→ **Task statement**: The entries are to be given back verbatim; no picture is to be copied.

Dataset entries
----

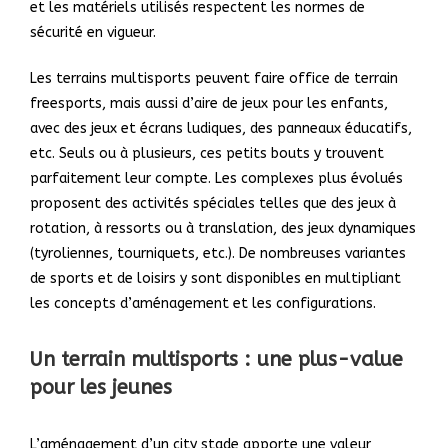
et les matériels utilisés respectent les normes de
sécurité en vigueur.
Les terrains multisports peuvent faire office de terrain
freesports, mais aussi d’aire de jeux pour les enfants,
avec des jeux et écrans ludiques, des panneaux éducatifs,
etc. Seuls ou à plusieurs, ces petits bouts y trouvent
parfaitement leur compte. Les complexes plus évolués
proposent des activités spéciales telles que des jeux à
rotation, à ressorts ou à translation, des jeux dynamiques
(tyroliennes, tourniquets, etc.). De nombreuses variantes
de sports et de loisirs y sont disponibles en multipliant
les concepts d’aménagement et les configurations.
Un terrain multisports : une plus-value
pour les jeunes
L’aménagement d’un city stade apporte une valeur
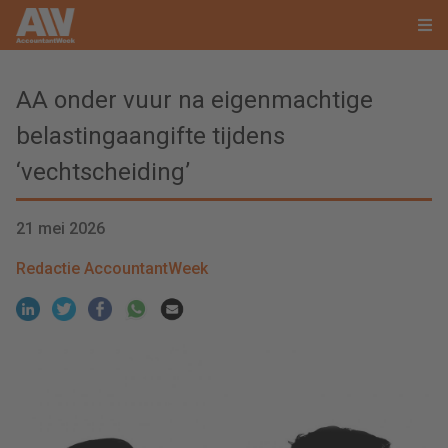
AA onder vuur na eigenmachtige
belastingaangifte tijdens
‘vechtscheiding’
21 mei 2026
Redactie AccountantWeek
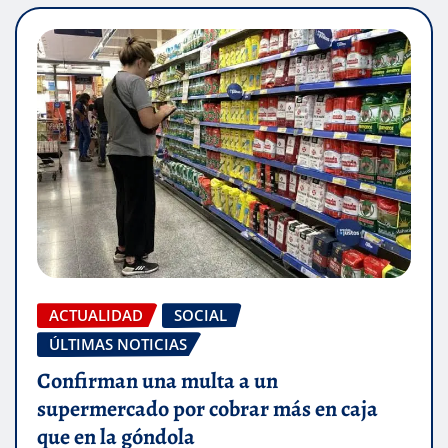
ACTUALIDAD
SOCIAL
ÚLTIMAS NOTICIAS
Confirman una multa a un
supermercado por cobrar más en caja
que en la góndola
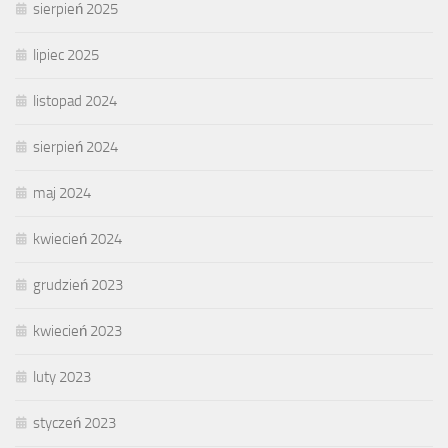
sierpień 2025
lipiec 2025
listopad 2024
sierpień 2024
maj 2024
kwiecień 2024
grudzień 2023
kwiecień 2023
luty 2023
styczeń 2023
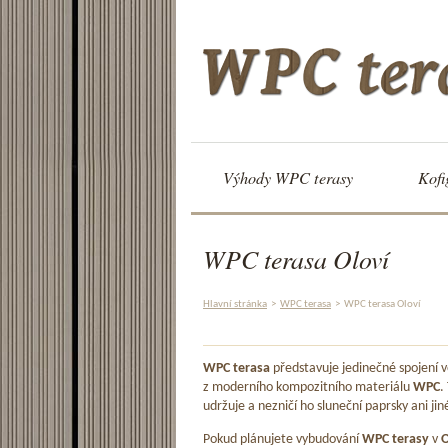
Výhody WPC terasy
Kofi
WPC terasa Oloví
Hlavní stránka
>
WPC terasa
>
WPC terasa Oloví
WPC terasa
představuje jedinečné spojení
z moderního kompozitního materiálu
WPC
.
udržuje a nezničí ho sluneční paprsky ani jin
Pokud plánujete vybudování
WPC terasy
v
O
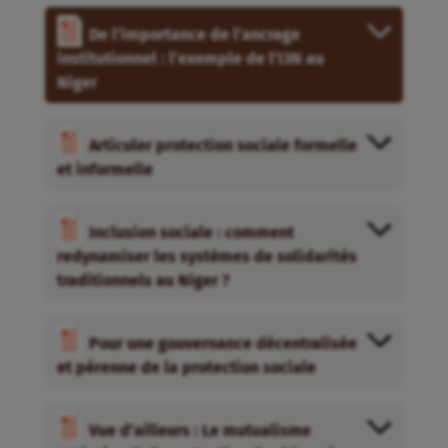
De l’importance de l’ancrage
institutionnel : l’exemple de l’I3N au
Niger
Articuler protection sociale formelle
et informelle
Inclusion sociale : comment
redynamiser les systèmes de solidarités
traditionnels au Niger ?
Pour une gouvernance décentralisée
et pérenne de la protection sociale
Vue d’ailleurs : Le mutualisme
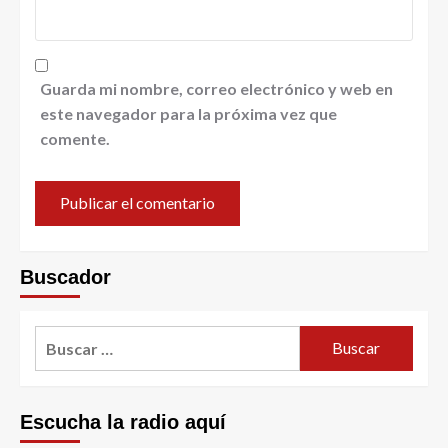
Guarda mi nombre, correo electrónico y web en
este navegador para la próxima vez que
comente.
Buscador
Escucha la radio aquí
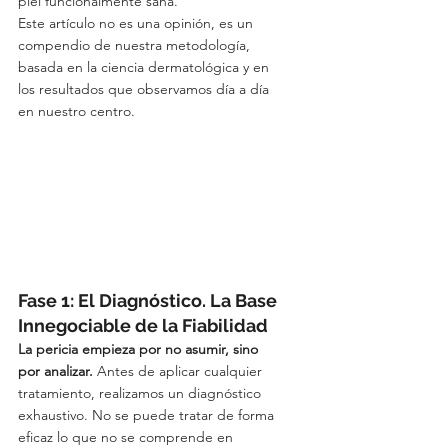
piel funcionalmente sana.
Este artículo no es una opinión, es un 
compendio de nuestra metodología, 
basada en la ciencia dermatológica y en 
los resultados que observamos día a día 
en nuestro centro.
Fase 1: El Diagnóstico. La Base 
Innegociable de la Fiabilidad
La pericia empieza por no asumir, sino 
por analizar.
 Antes de aplicar cualquier 
tratamiento, realizamos un diagnóstico 
exhaustivo. No se puede tratar de forma 
eficaz lo que no se comprende en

----

→ **Result**:
et les matériels utilisés respectent les normes de
sécurité en vigueur.
Les terrains multisports peuvent faire office de terrain
freesports, mais aussi d’aire de jeux pour les enfants,
avec des jeux et écrans ludiques, des panneaux éducatifs,
etc. Seuls ou à plusieurs, ces petits bouts y trouvent
parfaitement leur compte. Les complexes plus évolués
proposent des activités spéciales telles que des jeux à
rotation, à ressorts ou à translation, des jeux dynamiques
(tyroliennes, tourniquets, etc.). De nombreuses variantes
de sports et de loisirs y sont disponibles en multipliant
les concepts d’aménagement et les configurations.
Un terrain multisports : une plus-value
pour les jeunes
L’aménagement d’un city stade apporte une valeur
AA onder vuur na eigenmachtige
belastingaangifte tijdens
‘vechtscheiding’
21 mei 2026
Redactie AccountantWeek
ACTUALIDAD
SOCIAL
ÚLTIMAS NOTICIAS
Confirman una multa a un
supermercado por cobrar más en caja
que en la góndola
sierpień 2025
lipiec 2025
listopad 2024
sierpień 2024
maj 2024
kwiecień 2024
grudzień 2023
kwiecień 2023
luty 2023
styczeń 2023
Výhody WPC terasy
Kofi
WPC terasa Oloví
Hlavní stránka
>
WPC terasa
>
WPC terasa Oloví
WPC terasa
představuje jedinečné spojení
z moderního kompozitního materiálu
WPC
.
udržuje a nezničí ho sluneční paprsky ani jin
Pokud plánujete vybudování
WPC terasy
v
O
De l’importance de l’ancrage
institutionnel : l’exemple de l’I3N au
Niger
Articuler protection sociale formelle
et informelle
Inclusion sociale : comment
redynamiser les systèmes de solidarités
traditionnels au Niger ?
Pour une gouvernance décentralisée
et pérenne de la protection sociale
Vue d’ailleurs : Le mutualisme
Guarda mi nombre, correo electrónico y web en
este navegador para la próxima vez que
comente.
Buscador
Escucha la radio aquí
piel funcionalmente sana.
Este artículo no es una opinión, es un 
compendio de nuestra metodología, 
basada en la ciencia dermatológica y en 
los resultados que observamos día a día 
en nuestro centro.
Fase 1: El Diagnóstico. La Base 
Innegociable de la Fiabilidad
La pericia empieza por no asumir, sino 
por analizar.
 Antes de aplicar cualquier 
tratamiento, realizamos un diagnóstico 
exhaustivo. No se puede tratar de forma 
eficaz lo que no se comprende en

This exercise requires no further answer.